> [YOUR TASK] Look over the lines below. Report each one that includes the string "lehet".

> [RECORDS]
#####

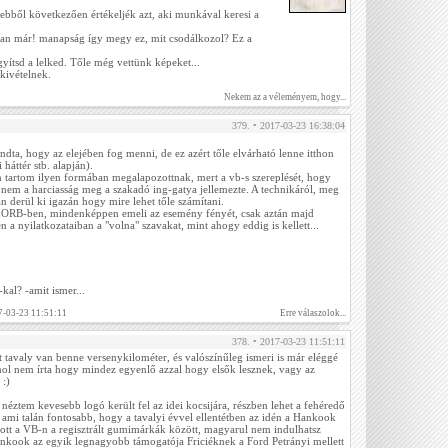
 ebből következően értékeljék azt, aki munkával keresi a
an már! manapság így megy ez, mit csodálkozol? Ez a
gyítsd a lelked. Tőle még vettünk képeket...
 kivételnek.
Nekem az a véleményem, hogy...
379. • 2017-03-23 16:38:04
ta, hogy az elejében fog menni, de ez azért tőle elvárható lenne itthon
 háttér stb. alapján).
 tartom ilyen formában megalapozottnak, mert a vb-s szereplését, hogy
nem a harciasság meg a szakadó ing-gatya jellemezte. A technikáról, meg
n derül ki igazán hogy mire lehet tőle számítani.
az ORB-ben, mindenképpen emeli az esemény fényét, csak aztán majd
 a nyilatkozataiban a "volna" szavakat, mint ahogy eddig is kellett...
al? -amit ismer...
7-03-23 11:51:11
Erre válaszolok...
378. • 2017-03-23 11:51:11
 tavaly van benne versenykilométer, és valószínűleg ismeri is már eléggé
hol nem írta hogy mindez egyenlő azzal hogy elsők lesznek, vagy az
 :)
néztem kevesebb logó került fel az idei kocsijára, részben lehet a fehéredő
 ami talán fontosabb, hogy a tavalyi évvel ellentétben az idén a Hankook
cs ott a VB-n a regisztrált gumimárkák között, magyarul nem indulhatsz
ankook az egyik legnagyobb támogatója Friciéknek a Ford Petrányi mellett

#####

> [WORKED SOLUTION]
n derül ki igazán hogy mire lehet tőle számítani.
néztem kevesebb logó került fel az idei kocsijára, részben lehet a fehéredő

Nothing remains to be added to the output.